2023年秋にずっと見たドラマは『パリピ孔明』だけだった
秋のドラマは、なんとなく気になったものをいくつか途中から見始めたのだが(初回ってみそびれることが多い)、結局最後まで気に入って見たのは『パリピ孔明』だけだった。
『うちの弁護士は手がかる』も少しみた。見る前はムロツヨシが”手がかかる”弁護士なのかと思い、「濃くて疲れそうだなぁ」と敬遠していたところ、彼は手がかかる弁護士のお世話をするパラリーガル役とわかって、それなら面白そうだと思って見始めた。留守中に録画を忘れたのをきっかけにみるのをやめてしまったが、卒なく人をお世話する苦労人な感じはムロツヨシに似合っていてよかった。
『パリピ孔明』は、詳細はわからずに3話から見たのに何故か面白くて、そのまま見続けてきた。『三国志』に全く興味がない私でも、諸葛孔明の名前くらいは聞いたことがある。その孔明が現代の日本に転生したというだけでも濃い設定だが、他の登場人物たちも孔明に劣らず濃い感じで、その現実味の無さも面白かった。最近強烈に嫌なことが自分の身にいろいろ起こり、現実生活に対して頭と心がお疲れ気味だったので、ドラマではこのくらい現実離れした設定のものを見たかったのかもしれない。
ただ、もちろん自分の現実逃避的な気持ちばかりでなく、私がこのドラマを見て楽しかった理由が他にいくつか思い浮かんだ。
一つは音楽があったこと。英子やマリア・ディーゼルの歌声や曲もよかった。JET JACKET、AZALEA、ミア西表、KABE太人、前園ケイジなどの登場人物達の楽曲はバラエティーに富んでいて、ドラマを見ながらいろんな音楽を楽しめた。ラップなんて今まで興味もなくてちゃんと聞いたことなかったけど、面白かった。歌がうまいっていいなぁと、登場人物達の歌声に聞き惚れた。音楽、歌という魅力があったからこのドラマをずっと見たのだと思う。疲れ果てた頭と心は、自分が思っている以上に音楽を求めていたのだろうと思う。

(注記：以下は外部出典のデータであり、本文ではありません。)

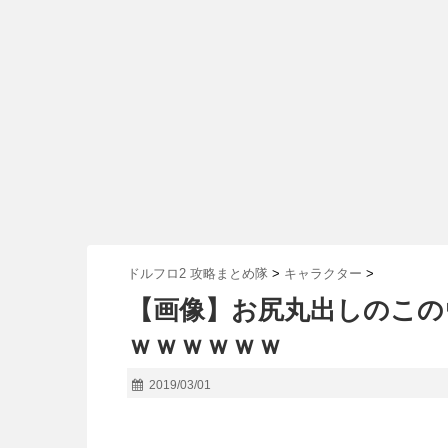
ドルフロ2 攻略まとめ隊
>
キャラクター
>
【画像】お尻丸出しのこの
ｗｗｗｗｗｗ
2019/03/01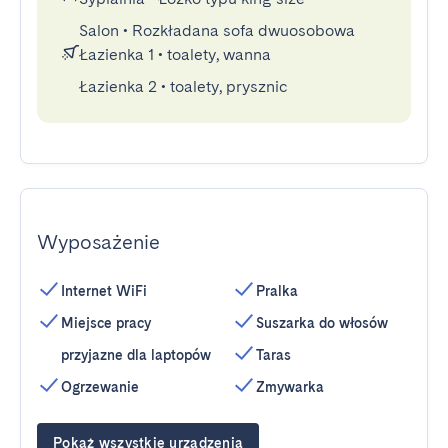
Salon
•
Rozkładana sofa dwuosobowa
Łazienka 1
•
toalety, wanna
Łazienka 2
•
toalety, prysznic
Wyposażenie
Internet WiFi
Pralka
Miejsce pracy
Suszarka do włosów
przyjazne dla laptopów
Taras
Ogrzewanie
Zmywarka
Pokaż wszystkie urządzenia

もう一つは向井理。向井理はどう見てもかっこいい。でも、私は”かっこいい”彼のファンかと言われるとそうでもない。
前に『婚活探偵』というドラマを見て、本来ならどう見てもかっこいい向井理(実際お見合いシーンでスーツや綺麗めカジュアルに身を包んだ彼はモデルばりに格好よく、一目惚れ間違いなしレベルで素敵だった)のかっこよくないコミカルな演技に爆笑し、”本人は至って普通に振る舞っているはずが、周りから見るとな〜んか変な感じの、でも憎めない人”を演じる彼にハマってしまった。今回このドラマを見たいと思ったのも、「現代日本に転生した諸葛孔明」という奇想天外な設定の上に、サイトを見たら、ヒゲを生やし昔の中国風衣装を着た(なんか大きい帽子まで被ってるし!)向井理がいたからだった。「あ!またこんなおかしな役やるんだ!面白そう!」と、楽しみにしていた(その割には、テレビでは3話から見たけど)。
向井理の孔明役は、私の期待を裏切らなかった。優美な中国風の衣装を着こなし、あの大きな帽子も何食わぬ顔で常にかぶっていた(時々そこからゆるりと煙が出て、ヘンテコないい雰囲気を醸し出していた)。その格好で現代日本に溶け込んで(?)暮らしている。それだけで面白い。話し方も表情も身のこなしもあまりに堂々と落ち着いた感じで、「なんかこの人、変じゃない?」と思っても、そのツッコミを容易に入れられないほど隙がない感じだった。
向井理には、こんなコメディー風の登場人物に説得力を持たせ、いつの間にか”この人が本当にいてくれてもいいなぁ”と思わせる魅力があると、孔明を見ながら思った。
他に気に入っていたのは、孔明の主君・劉備役でディーン・フジオカが出ていたこと。久しぶりに彼の中国語も聞けて嬉しかった。それから、ライブハウスBBラウンジのオーナー・小林役の森山未來が、豹柄のスーツに金髪とサングラスといういでたちを我がものにしていてかっこよかったところ。あんなド派手な服装を着こなしつつどこか情に熱いところがあって三国志に詳しい、という人物を違和感なく演じる森山未來ってやはり魅力的な役者だ。
物語のラストは、私は好きだった。静かに感動して終わるのは、ちょっと寂しかったから。孔明の泣き笑いと、それを見た事情を知らない英子の「え、何?怖い、怖い、怖い・・・」というちょっと引いた反応がおかしくて、明るい気持ちで見終われたことが今の私には嬉しかった。
かっこいいのはわかってるけど、笑える役の向井理をまたみたい。